Instructions for the task: Through the last line of the entries, please copy every line exactly, starting with the one that contains "Минтрансе предупреждают: на".

Extracted data entries:
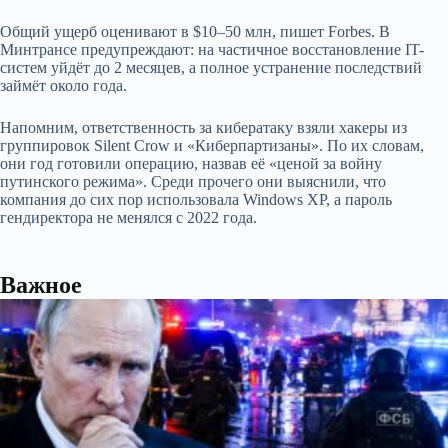
Общий ущерб оценивают в $10–50 млн, пишет Forbes. В
Минтрансе предупреждают: на частичное восстановление IT-
систем уйдёт до 2 месяцев, а полное устранение последствий
займёт около года.
Напомним, ответственность за кибератаку взяли хакеры из
группировок Silent Crow и «Киберпартизаны». По их словам,
они год готовили операцию, назвав её «ценой за войну
путинского режима». Среди прочего они выяснили, что
компания до сих пор использовала Windows XP, а пароль
гендиректора не менялся с 2022 года.
Важное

Solution:
Минтрансе предупреждают: на частичное восстановление IT-
систем уйдёт до 2 месяцев, а полное устранение последствий
займёт около года.
Напомним, ответственность за кибератаку взяли хакеры из
группировок Silent Crow и «Киберпартизаны». По их словам,
они год готовили операцию, назвав её «ценой за войну
путинского режима». Среди прочего они выяснили, что
компания до сих пор использовала Windows XP, а пароль
гендиректора не менялся с 2022 года.
Важное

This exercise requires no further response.